Molecular Characterizing a Novel Alkaline Endo-Pectate Lyase from <em>Paenibacillus borealis</em> and Over-Production in Bioreactor Realized by Constructing the Tandem Expression Cassettes in Host Genome

Alkaline pectate lyases have great prospects in industry fields such as degumming of papermaking and textile, etc. In this study, a novel pectinase PelA from a Paenibacillus borealis strain was molecular characterized and enzymatically defined. This enzyme represents an important cluster divergent from the well-characterized Bacillus pectinase, shows molecularly active under alkaline condition, and has the optimal pH=9.5. It could be clustered as endo-(1,4)-pectate lyase, and break the α-1,4 glycosidic bonds of the polygalacturonic acid by trans-elimination mode.
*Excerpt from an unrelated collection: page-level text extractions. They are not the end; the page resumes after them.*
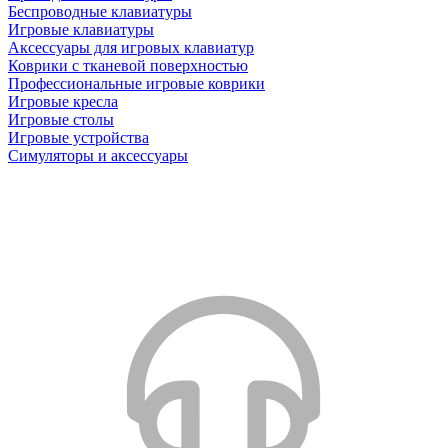
Беспроводные клавиатуры
Игровые клавиатуры
Аксессуары для игровых клавиатур
Коврики с тканевой поверхностью
Профессиональные игровые коврики
Игровые кресла
Игровые столы
Игровые устройства
Симуляторы и аксессуары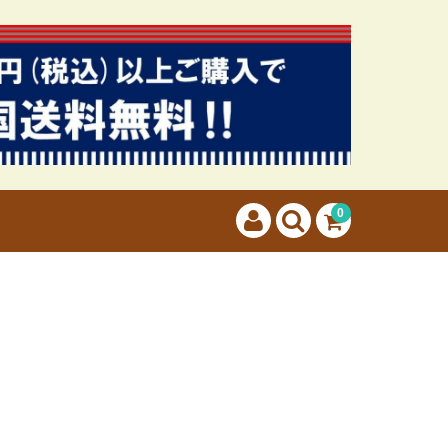
カートに商品はございません。
(カゴの商品数:0種類、合計数:0)
0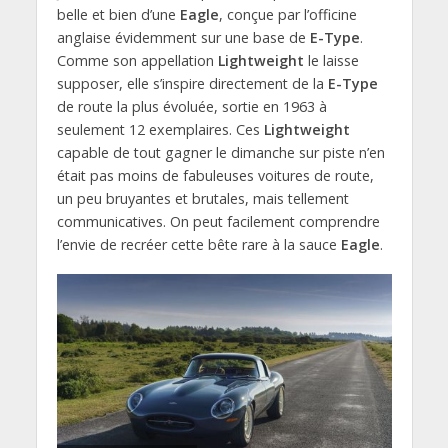
belle et bien d’une
Eagle
, conçue par l’officine
anglaise évidemment sur une base de
E-Type
.
Comme son appellation
Lightweight
le laisse
supposer, elle s’inspire directement de la
E-Type
de route la plus évoluée, sortie en 1963 à
seulement 12 exemplaires. Ces
Lightweight
capable de tout gagner le dimanche sur piste n’en
était pas moins de fabuleuses voitures de route,
un peu bruyantes et brutales, mais tellement
communicatives. On peut facilement comprendre
l’envie de recréer cette bête rare à la sauce
Eagle
.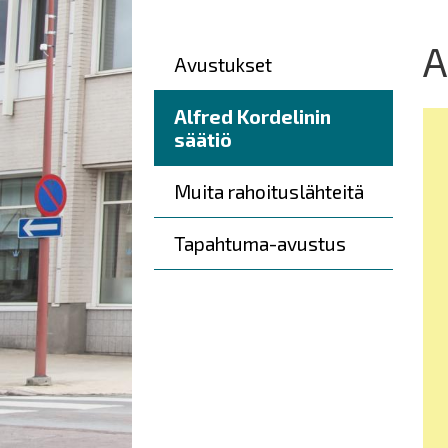
here:
A
Päävalikko
Avustukset
Alfred Kordelinin
säätiö
Muita rahoituslähteitä
Tapahtuma-avustus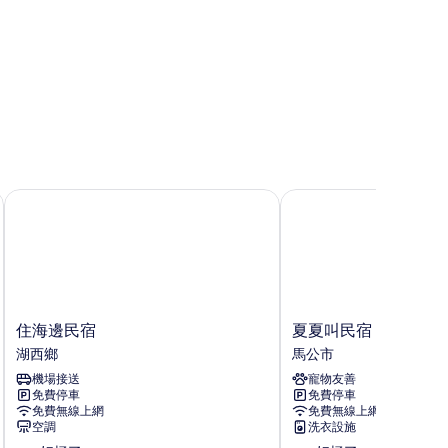
住海邊民宿
夏夏叫民宿
住
夏
住海邊民宿
夏夏叫民宿
海
夏
湖西鄉
馬公市
邊
叫
機場接送
寵物友善
民
民
免費停車
免費停車
宿
宿
免費無線上網
免費無線上網
湖
馬
空調
洗衣設施
西
公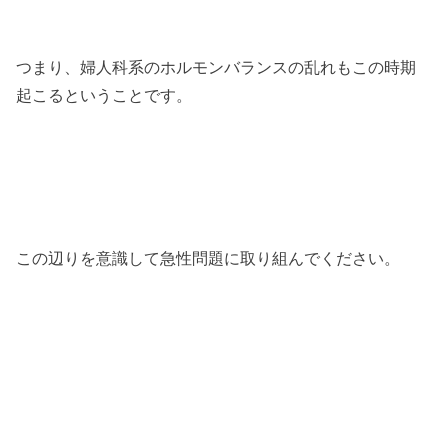
つまり、婦人科系のホルモンバランスの乱れもこの時期
起こるということです。
この辺りを意識して急性問題に取り組んでください。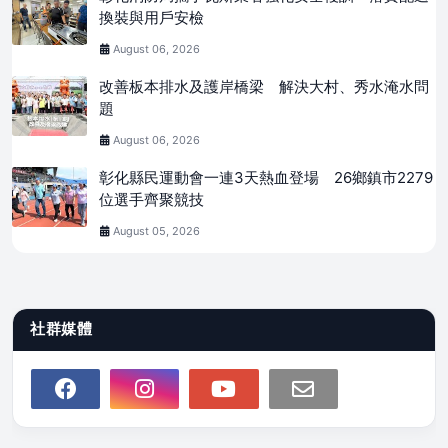
換裝與用戶安檢
August 06, 2026
改善板本排水及護岸橋梁 解決大村、秀水淹水問
題
August 06, 2026
彰化縣民運動會一連3天熱血登場 26鄉鎮市2279
位選手齊聚競技
August 05, 2026
社群媒體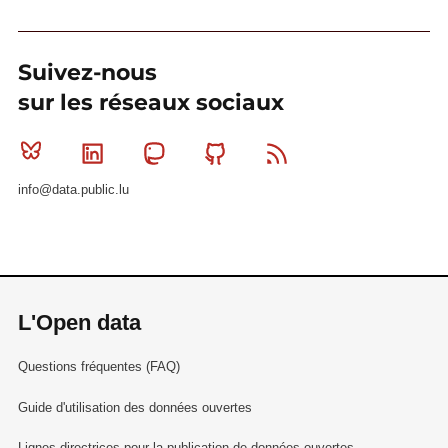
Suivez-nous
sur les réseaux sociaux
Bluesky
Linkedin
Mastodon
Github
RSS
info@data.public.lu
L'Open data
Questions fréquentes (FAQ)
Guide d'utilisation des données ouvertes
Lignes directrices pour la publication de données ouvertes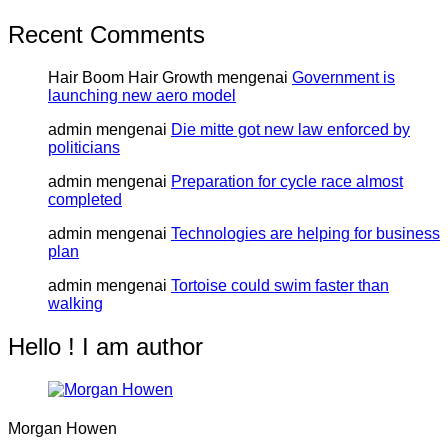
Recent Comments
Hair Boom Hair Growth
mengenai
Government is
launching new aero model
admin
mengenai
Die mitte got new law enforced by
politicians
admin
mengenai
Preparation for cycle race almost
completed
admin
mengenai
Technologies are helping for business
plan
admin
mengenai
Tortoise could swim faster than
walking
Hello ! I am author
Morgan Howen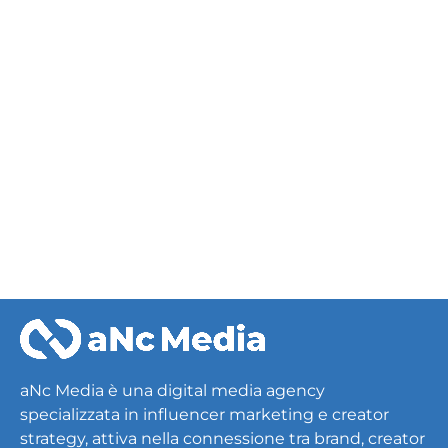
PREV
NEXT
aNc Media è una digital media agency
specializzata in influencer marketing e creator
strategy, attiva nella connessione tra brand, creator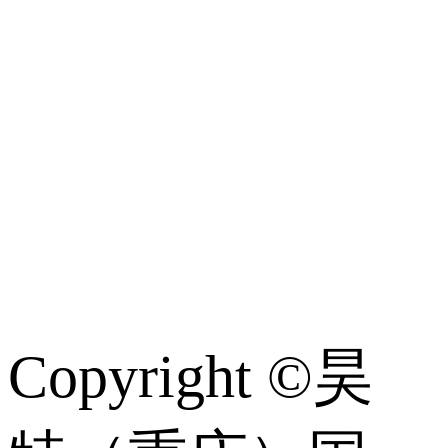
游
轮
常
识
Copyright ©昊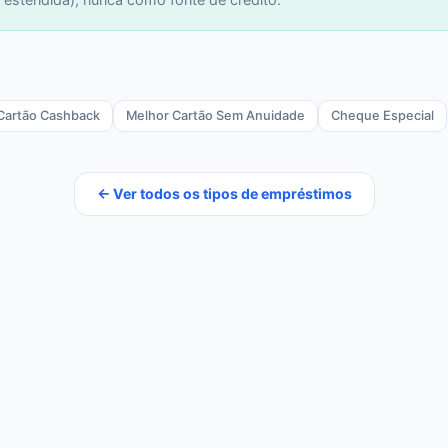
Cartão Cashback
Melhor Cartão Sem Anuidade
Cheque Especial
← Ver todos os tipos de empréstimos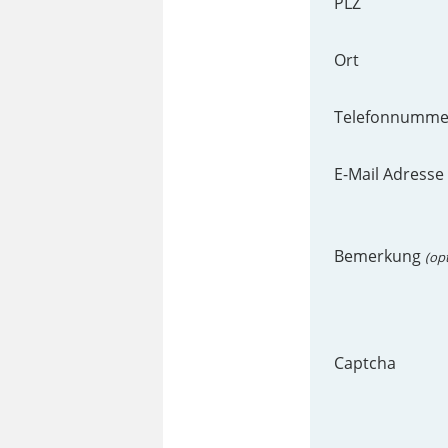
PLZ
Ort
Telefonnumm
E-Mail Adresse
Bemerkung
(op
Captcha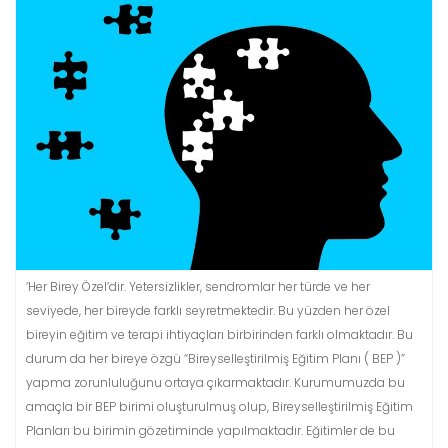
‘Her Birey Özel’dir. Yetersizlikler, sendromlar her türde ve her
seviyede, her bireyde farklı seyretmektedir. Bu yüzden her özel
bireyin eğitim ve terapi ihtiyaçları birbirinden farklı olmaktadır. Bu
durum da her bireye özgü “Bireyselleştirilmiş Eğitim Planı ( BEP )”
yapma zorunluluğunu ortaya çıkarmaktadır. Kurumumuzda bu
amaçla bir BEP birimi oluşturulmuş olup, Bireyselleştirilmiş Eğitim
Planları bu birimin gözetiminde yapılmaktadır. Eğitimler de bu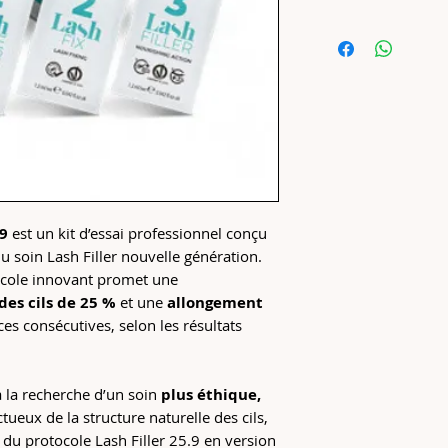
1 x
Lash Fix 2
Fabriqué en Itali
1 x
Lash Fille
Formule 100 %
v
1 x
Lash Mole
résultats
moléculaire (1
Résultats cliniqu
Brochure d’inf
+9 % de longueur
Nombre de soin
Structure du cil p
usage
chaque étape
Origine
: Fabriqué
Kit de test idéal 
Formule
: 100 % 
Filler 25.9
Milan
4 unidoses pratiq
Compatibilité
: 
.9
est un kit d’essai professionnel conçu
chacune)
Adiutrix pour des
 du soin Lash Filler nouvelle génération.
Brochure explicat
ocole innovant promet une
étape
des cils de 25 %
et une
allongement
es consécutives, selon les résultats
 à la recherche d’un soin
plus éthique,
tueux de la structure naturelle des cils,
du protocole Lash Filler 25.9 en version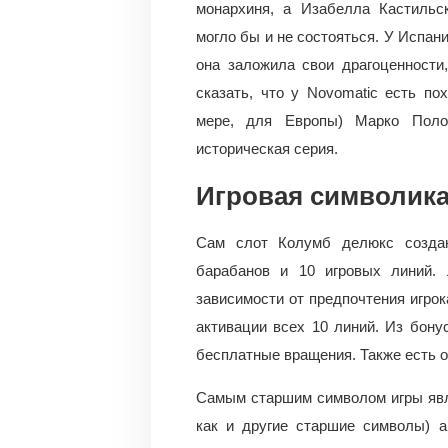
монархиня, а Изабелла Кастильск
могло бы и не состояться. У Испани
она заложила свои драгоценности
сказать, что у Novomatic есть по
мере, для Европы) Марко Поло 
историческая серия.
Игровая символика
Сам слот Колумб делюкс создан
барабанов и 10 игровых линий.
зависимости от предпочтения игрок
активации всех 10 линий. Из бону
бесплатные вращения. Также есть о
Самым старшим символом игры явля
как и другие старшие символы) 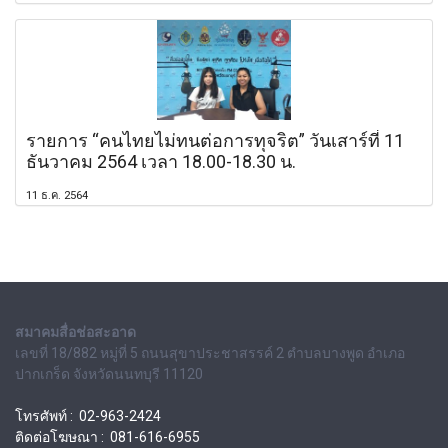
รายการ “คนไทยไม่ทนต่อการทุจริต” วันเสาร์ที่ 11
ธันวาคม 2564 เวลา 18.00-18.30 น.
11 ธ.ค. 2564
สมาคมสื่อช่อสะอาด
เลขที่ 18/882 หมู่ที่ 5 ถนนสุขาประชาสรรค์ 2 ตำบลบางพูด อำเภอ
ปากเกร็ด จังหวัดนนทบุรี 11120
โทรศัพท์ : 02-963-2424
ติดต่อโฆษณา : 081-616-6955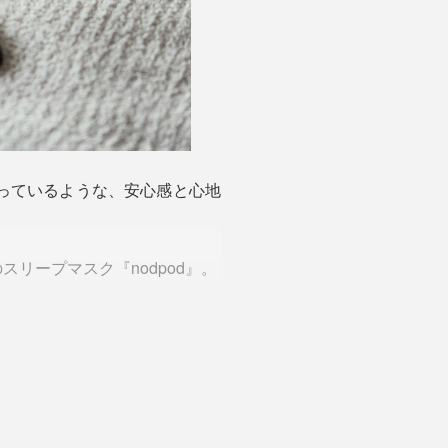
っているような、安心感と心地
リープマスク『nodpod』。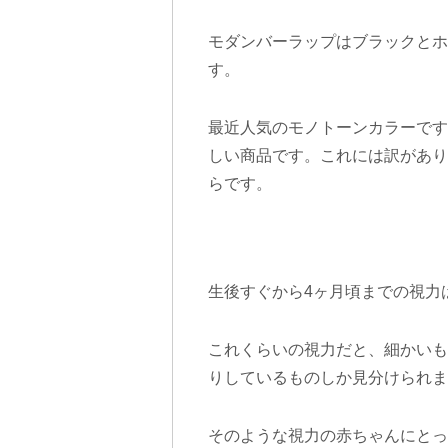
モダンバーラップはブラックとホ
す。
最近人気のモノトーンカラーです
しい商品です。これには訳があり
らです。
生後すぐから4ヶ月頃までの視力は0
これくらいの視力だと、細かいも
りしているものしか見分けられま
そのような視力の赤ちゃんにとっ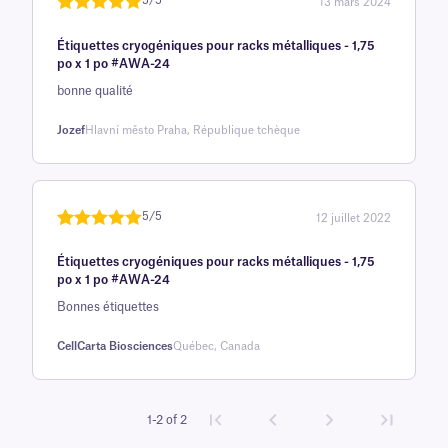
5/5
13 mars 2024
Noté
une
5
sur
Étiquettes cryogéniques pour racks métalliques - 1,75
5 sur la
po x 1 po #AWA-24
base d'
bonne qualité
évaluation
client
Jozef
Hlavní město Praha, République tchèque
5/5
12 juillet 2022
Noté
une
5
sur
Étiquettes cryogéniques pour racks métalliques - 1,75
5 sur la
po x 1 po #AWA-24
base d'
Bonnes étiquettes
évaluation
client
CellCarta Biosciences
Québec, Canada
1-2 of 2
The extra addition of metal ion Ca2+ could not improve the enzyme activity. In order to achieved its high-level secretory expression and improve its economic competence in bioapplication, the gene copy number of PelA in host genome was improved by constructing the tandem PelA gene expression cassettes. After cultivation condition optimization, cell growth monitoring, the recombinant strain carrying the multi-copy pelA gene reached the expression level of 7520 U/mL culture in a bioreactor. This study has fulfilled the high-level secretory expression of an alkaline pectinase, facilitated its industrial bioapplication and also could be a reference for future work on the heterologous expression of target genes.